Des sanctions clémentes. Une pénurie de régisseurs. Et aussi d'inspecteurs, qui visitent en moyenne moins d'un bar par semaine... La Régie des alcools, des courses et des jeux est un « tigre édenté », affirme une source interne.

En 2013, deux personnes meurent dans une fusillade au bar Mezza Luna, à Montréal. Le propriétaire, Gino Nesparoli, est blessé : c'est lui que les assaillants tentaient d'assassiner. Le bar, qui détient une licence de loterie vidéo, est situé dans un centre commercial achalandé. Les tueurs auraient très bien pu faire d'autres victimes.

Pendant trois ans, Gino Nesparoli a pu exploiter le Mezza Luna et ses appareils de loterie vidéo (ALV) malgré l'opposition du Service de police de la Ville de Montréal (SPVM).

Lorsqu'il a pris possession du bar en mai 2010, M. Nesparoli s'était pourtant engagé à y interdire l'entrée à son père et son frère, qui trempaient depuis 2005 dans des activités criminelles graves.

Or, dès le mois d'août suivant, la police constate, à plusieurs reprises, la présence sur place de Sergio Nesparoli et son fils Sergio Junior. M. Nesparoli père se présente même parfois comme le propriétaire.

Gino Nesparoli se retrouve donc devant la Régie des alcools, des courses et des jeux (RACJ).
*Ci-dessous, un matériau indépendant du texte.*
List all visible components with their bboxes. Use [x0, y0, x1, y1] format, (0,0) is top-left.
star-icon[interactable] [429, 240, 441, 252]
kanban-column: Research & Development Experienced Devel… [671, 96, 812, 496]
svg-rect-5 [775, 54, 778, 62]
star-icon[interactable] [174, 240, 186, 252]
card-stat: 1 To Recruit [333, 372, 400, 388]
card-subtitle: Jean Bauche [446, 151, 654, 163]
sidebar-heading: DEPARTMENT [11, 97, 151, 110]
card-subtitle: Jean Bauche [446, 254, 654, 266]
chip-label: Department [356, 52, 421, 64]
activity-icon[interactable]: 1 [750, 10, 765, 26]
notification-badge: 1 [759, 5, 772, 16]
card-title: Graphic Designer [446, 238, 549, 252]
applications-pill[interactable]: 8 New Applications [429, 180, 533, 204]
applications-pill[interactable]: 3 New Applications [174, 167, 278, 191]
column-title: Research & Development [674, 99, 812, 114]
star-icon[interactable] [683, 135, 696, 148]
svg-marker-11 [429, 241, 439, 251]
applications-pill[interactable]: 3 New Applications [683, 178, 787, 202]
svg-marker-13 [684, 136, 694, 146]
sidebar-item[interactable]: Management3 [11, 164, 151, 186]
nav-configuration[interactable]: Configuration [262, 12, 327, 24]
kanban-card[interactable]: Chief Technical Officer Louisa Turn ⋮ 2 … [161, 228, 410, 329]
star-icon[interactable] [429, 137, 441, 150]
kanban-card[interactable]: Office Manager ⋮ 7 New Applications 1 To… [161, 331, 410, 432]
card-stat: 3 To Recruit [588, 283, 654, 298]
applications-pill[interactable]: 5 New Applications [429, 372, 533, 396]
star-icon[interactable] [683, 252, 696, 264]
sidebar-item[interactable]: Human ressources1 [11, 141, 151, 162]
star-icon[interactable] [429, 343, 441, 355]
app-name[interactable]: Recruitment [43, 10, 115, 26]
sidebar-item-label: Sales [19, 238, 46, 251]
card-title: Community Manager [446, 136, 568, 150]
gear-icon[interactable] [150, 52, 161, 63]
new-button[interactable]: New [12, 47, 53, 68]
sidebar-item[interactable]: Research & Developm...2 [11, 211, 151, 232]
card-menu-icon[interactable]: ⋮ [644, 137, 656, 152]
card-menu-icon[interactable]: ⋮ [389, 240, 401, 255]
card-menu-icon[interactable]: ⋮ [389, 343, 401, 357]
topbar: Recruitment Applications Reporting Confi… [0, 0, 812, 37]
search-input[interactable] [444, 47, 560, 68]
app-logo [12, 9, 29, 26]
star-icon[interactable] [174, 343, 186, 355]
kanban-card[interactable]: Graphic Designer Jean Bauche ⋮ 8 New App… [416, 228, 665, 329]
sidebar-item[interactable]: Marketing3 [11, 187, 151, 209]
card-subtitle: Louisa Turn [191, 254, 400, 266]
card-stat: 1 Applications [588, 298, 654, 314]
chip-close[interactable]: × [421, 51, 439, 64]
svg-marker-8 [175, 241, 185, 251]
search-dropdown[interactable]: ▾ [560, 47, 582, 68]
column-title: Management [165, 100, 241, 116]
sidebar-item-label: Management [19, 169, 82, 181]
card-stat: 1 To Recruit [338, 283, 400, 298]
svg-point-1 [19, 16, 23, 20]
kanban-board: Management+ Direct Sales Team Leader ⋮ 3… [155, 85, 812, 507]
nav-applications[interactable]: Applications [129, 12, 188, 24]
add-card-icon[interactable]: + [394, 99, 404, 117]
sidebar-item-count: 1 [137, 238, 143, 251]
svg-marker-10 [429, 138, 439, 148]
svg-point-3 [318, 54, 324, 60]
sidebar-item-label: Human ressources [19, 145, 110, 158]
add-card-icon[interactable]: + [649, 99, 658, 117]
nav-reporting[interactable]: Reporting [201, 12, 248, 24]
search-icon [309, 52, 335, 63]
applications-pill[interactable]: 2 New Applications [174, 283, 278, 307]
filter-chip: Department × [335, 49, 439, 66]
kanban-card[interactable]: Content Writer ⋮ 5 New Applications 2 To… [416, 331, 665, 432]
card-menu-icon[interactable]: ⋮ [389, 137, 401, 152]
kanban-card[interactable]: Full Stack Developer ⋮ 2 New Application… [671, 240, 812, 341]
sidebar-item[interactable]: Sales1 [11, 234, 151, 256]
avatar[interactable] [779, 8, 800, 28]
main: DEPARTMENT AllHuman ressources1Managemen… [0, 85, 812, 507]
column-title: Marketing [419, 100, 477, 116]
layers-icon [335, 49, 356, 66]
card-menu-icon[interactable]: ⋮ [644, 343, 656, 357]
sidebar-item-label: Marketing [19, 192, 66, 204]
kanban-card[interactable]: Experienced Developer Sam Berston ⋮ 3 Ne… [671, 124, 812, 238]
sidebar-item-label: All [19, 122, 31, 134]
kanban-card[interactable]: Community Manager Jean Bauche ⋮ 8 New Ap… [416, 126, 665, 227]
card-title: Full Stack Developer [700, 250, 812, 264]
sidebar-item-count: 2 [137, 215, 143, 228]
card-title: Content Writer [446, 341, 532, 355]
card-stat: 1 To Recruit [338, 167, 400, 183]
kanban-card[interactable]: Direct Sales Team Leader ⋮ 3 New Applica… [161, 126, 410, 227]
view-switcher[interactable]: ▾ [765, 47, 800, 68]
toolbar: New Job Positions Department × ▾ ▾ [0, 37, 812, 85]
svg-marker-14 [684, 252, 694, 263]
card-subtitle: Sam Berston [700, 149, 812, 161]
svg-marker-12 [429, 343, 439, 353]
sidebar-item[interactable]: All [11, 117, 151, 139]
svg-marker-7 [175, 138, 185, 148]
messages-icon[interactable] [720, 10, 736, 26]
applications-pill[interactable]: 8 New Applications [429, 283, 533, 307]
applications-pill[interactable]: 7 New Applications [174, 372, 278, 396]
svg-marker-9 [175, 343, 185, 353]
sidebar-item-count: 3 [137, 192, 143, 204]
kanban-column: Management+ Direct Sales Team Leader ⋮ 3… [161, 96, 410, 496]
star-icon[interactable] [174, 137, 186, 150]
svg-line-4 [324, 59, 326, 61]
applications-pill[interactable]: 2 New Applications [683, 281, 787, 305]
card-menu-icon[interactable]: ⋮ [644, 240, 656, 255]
Devant les régisseurs, le SPVM s'interroge ouvertement « sur la capacité de Gino Nesparoli à tenir à l'écart de l'établissement le crime organisé ».

Malgré les témoignages des policiers, les régisseurs optent pour la clémence et n'imposent que 10 jours de suspension.

Trois ans plus tard, la fusillade survient. C'est seulement à ce moment-là que la RACJ se rend à l'évidence et suspend les permis du Mezza Luna.

« DONNER LA CHANCE AU COUREUR »

Des exemples comme celui-là, l'enquête de La Presse a permis d'en trouver des dizaines dans les archives récentes de la RACJ (voir l'onglet 3).

Un gérant de bar qui porte des t-shirts à l'effigie de groupes de motards criminels et qui a été reconnu coupable de trafic de stupéfiants au Net Bar d'Oka ? Huit jours de suspension. Des portiers et des gérants impliqués dans des agressions sur les clients au Billard Riviera de Vaudreuil ? Vingt-cinq jours de suspension. Des pare-brise fracassés dans le stationnement, le propriétaire qui casse un bras à un client au Bar Le Sportif de Rouyn ? Quinze jours de suspension. Du trafic de drogue à grande échelle par les propriétaires et les employés au sous-sol du Sports rock café de Montréal ? Soixante jours de suspension.

Des 744 décisions rendues par le tribunal administratif l'an dernier, moins de 10 % se sont soldées par une révocation des permis d'alcool ou d'ALV. Plus de la moitié des cas se terminent par une suspension des permis. Durée moyenne de la suspension : 7,2 jours.

« Les principes appliqués par la Régie depuis sa création [sont] de "donner la chance au coureur" », résumait en 2013 l'avocat du Billard Riviera (dont nous racontons les démêlés à l'onglet 3).

« La RACJ pourrait avoir beaucoup de dents et se faire respecter, estime plutôt une source interne. Mais la Régie est un tigre édenté. »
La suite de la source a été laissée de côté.